Because USDA fines have not prevented continued citations for critical noncompliances at NPRCs, the NIH’s proposed use of $30 million in taxpayer funds to renovate, remodel, and expand these facilities is problematic. The best way to enforce compliance with the law might have been to withhold funding instead. There is precedent for such a move: Congress did this with the Agricultural Research Service in the wake of a 2015 New York Times exposé regarding conditions at the agency’s Meat Animal Research Center. 

Thirty years ago, Congress directed the NIH to support research into non-animal models. More recently, a National Academies of Sciences, Engineering, and Medicine committee—convened in response to a request from Congress—stated in its final report that “continued development and validation of new approach methodologies” that do not involve animals, such as in vitro and in silico model systems, “is critically important to support further advances in biomedical research.” 

For such alternatives to be developed within a reasonable timeframe, continued support—and pressure—from Congress is paramount. This is because influential industry players stand to profit handsomely from a continued robust trade in primates for biomedical research. Some are even purchasing “futures” in unborn primates from Asia, according to a US government official. These financial incentives, described in the fall 2023 AWI Quarterly article “In Lucrative Primate Trade, Enforcing the Law Makes Industry Cry Foul,” render the research industry unlikely to prioritize a rapid shift to non-animal alternatives, no matter the promise such alternatives hold for a brighter future. 

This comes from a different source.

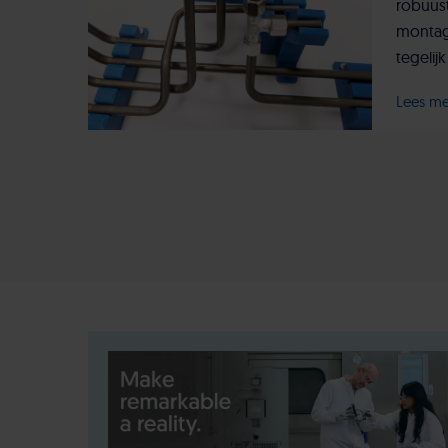
robuus
montag
tegelijk
Lees m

When financial incentives to maintain the status quo stifle the development of innovation, allocation of funding is one of the government’s best levers to encourage change. Consequently, AWI wrote to leaders of the US House and Senate Appropriations Committees in November urging Congress to redirect the NIH’s $30 million request for NPRC facility upgrades toward further development of research technologies that do not rely on animals.

Channeling government funding toward non-animal alternatives and away from renovations and expansions at institutions with profoundly troubling histories of AWA noncompliance would address multiple concerns and signal Congress’s commitment to modern and sustainable research methods that do not rely on animals. Unfortunately, as wrangling over the fiscal year 2024 budget dragged on into March, we saw no evidence that Congress was willing to take this bold step. For now, it appears the NPRCs are set to enhance infrastructure while leaving the welfare of the animals in its current state of disrepair.